My friend S. was in the foyer after the funeral this morning. Just a few weeks ago I played for her mother's memorial service, and I was worried that this might have been hard on her. She grinned, though, when I asked if the morning had been hard on her recent grief.
"Did it hit too close to home? No, if it weren't for funerals I wouldn't have any social life at all."
We laughed together, a bit ruefully, but we could commiserate about this stage in our lives: This was the third funeral in less than a month for the mother of one of my contemporaries, and we're now in the generation of older women.
Before I had children I dreamed of them growing from babyhood through childhood and into adulthood. Always in the background of the dream were their grandparents, though, and this seems to be the year the grandmothers are passing out of my friends' families.
Just as we're enjoying the joys of having adult children (and those joys are enormous and constantly emerging) I've found myself surprised by the abrupt transition to being the oldest generation. It's oddly similar to the transition that made me part of the middle generation.
Before I became a mother I read books about other mothers' experiences, and talked to every woman I knew about her mothering experience. Nothing could have prepared me, though, for the live-action 3D experience of motherhood itself. It was so vivid! So grey! So fun! So horrible! So magical! So unrelenting! So...everything. Still, I wouldn't have traded it for anything, except for when I would have traded it for, well, anything.

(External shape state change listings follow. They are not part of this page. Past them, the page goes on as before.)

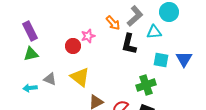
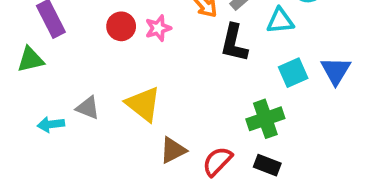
red circle: (73, 46) -> (121, 26), moved
green triangle: (31, 54) -> (30, 60), moved
cyan square: (161, 60) -> (293, 73), turned -35

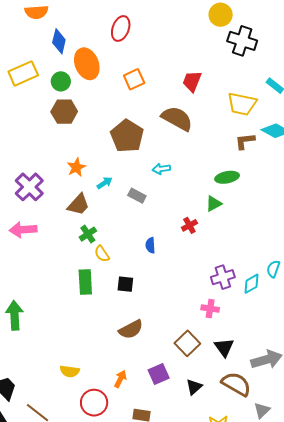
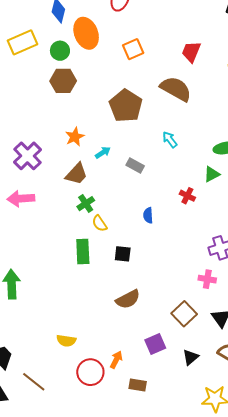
cyan arrow: (161, 169) -> (170, 140), moved, turned 60
red cross: (189, 225) -> (187, 196), turned -35
orange arrow: (120, 379) -> (116, 360), moved

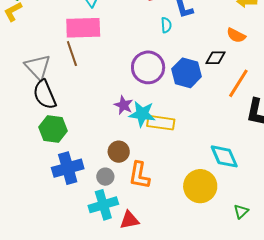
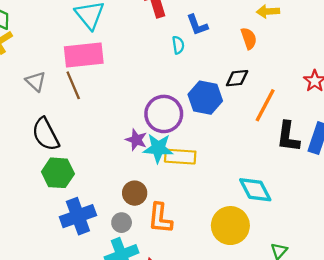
orange semicircle: (236, 35) -> (249, 38), moved, turned -132
gray triangle: (38, 67) -> (36, 81), moved, size x0.7
purple circle: (148, 67) -> (164, 114), moved

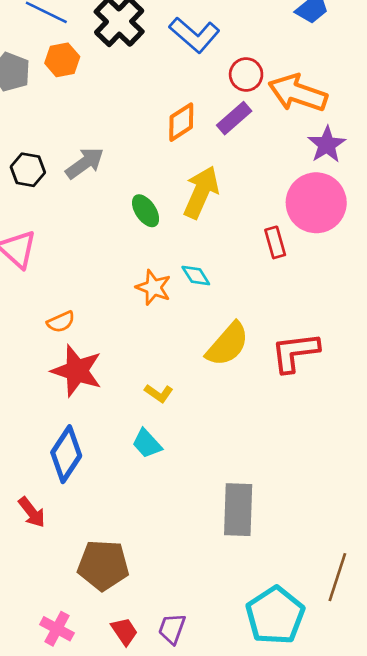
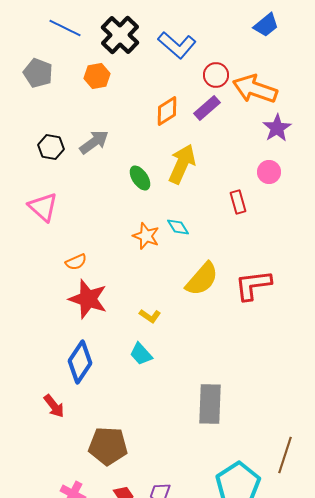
orange hexagon: (62, 60) -> (97, 76), moved
pink circle: (316, 203) -> (269, 172), size x0.5

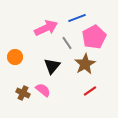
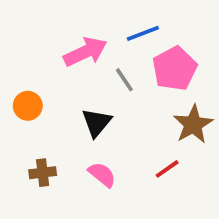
brown star: (85, 64) -> (193, 124), moved
pink semicircle: (43, 90) -> (102, 175), moved
brown cross: (23, 93) -> (43, 173), turned -32

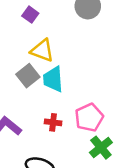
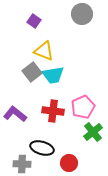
cyan trapezoid: (53, 79) -> (53, 75), turned -95
red cross: (53, 122) -> (53, 111), size x1.5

During this transition to being a mother, much as I loved and was supported by my husband, the hands that were holding me steady were women's hands. My own mother, my sisters, my friends, my mentors, women I saw in Wal-Mart who seemed to be parenting their children well.
And now, as my friends and sisters and I go through this new transition, again I see women supporting women. I hugged M. this morning, and told her what a great job her mother had done, just as women had hugged me at Mom's funeral a year ago.
Transitions are the responsibility of the women.